The first thing to ask yourself when designing error handling, is what granularity is required? If you have a 10KLOC parser and it is allowed to give up when it encounters the first error, then that is an easier problem to solve than a parser that should continue the parsing at some synchronization point. Can you just throw away the stack, or exit the process then that’s easier than trying to get the process back into a known state by unwinding the stack.

Error codes can be ignored! That’s a solved problem in Rust, but the two other recent systems programming languages Go and Swift does not AFAICT provide mechanisms for enforcing checks of return types.

The line between programmer bugs and genuine errors is hard to draw: Java has checked exceptions but introduced RuntimeException to deal with indices out of bounds, illegal arguments, and so forth. Go and Rust both have a separate panic statement for critical bugs.

The line between errors and regular, to be expected, return values has tripped up many. C# and Java used exceptions for signaling that an integer could not be parsed! Those “vexing exceptions” should never have been exceptions.

It is hard to fulfill all of Joe Duffys criteria.

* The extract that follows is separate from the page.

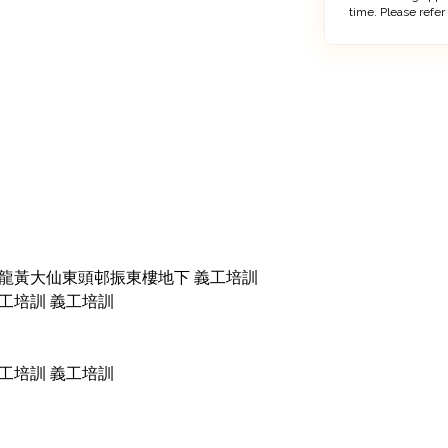
time. Please refer
0pm 九龍黃大仙東頭邨振東樓地下 義工培訓

m 義工培訓 義工培訓

m 義工培訓 義工培訓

Erlang is usable, reliable, concurrent, diagnosable, and composable but it is slow compared to the alternatives. C and Go are reliable and concurrent but it fails on the usable criteria: it’s easy to ignore a return value. As for composability: Many languages have introduced special syntactic forms for handling errors, but with stick error patterns surprisingly much can be achieved using just return values. C++ exceptions fails the diagnosable criteria (no stacktraces) and usability (it’s easy to write code that doesn’t handle exceptions that should be handled).